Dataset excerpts
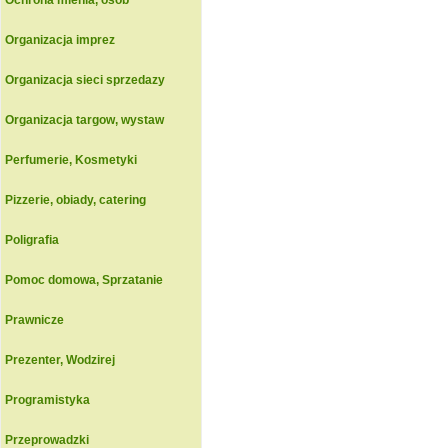
Ochrona mienia, osob
Organizacja imprez
Organizacja sieci sprzedazy
Organizacja targow, wystaw
Perfumerie, Kosmetyki
Pizzerie, obiady, catering
Poligrafia
Pomoc domowa, Sprzatanie
Prawnicze
Prezenter, Wodzirej
Programistyka
Przeprowadzki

◆ Task goal: Would you return all of the entries unchanged while omitting the images?

◆ Exercise solution:
Ochrona mienia, osob
Organizacja imprez
Organizacja sieci sprzedazy
Organizacja targow, wystaw
Perfumerie, Kosmetyki
Pizzerie, obiady, catering
Poligrafia
Pomoc domowa, Sprzatanie
Prawnicze
Prezenter, Wodzirej
Programistyka
Przeprowadzki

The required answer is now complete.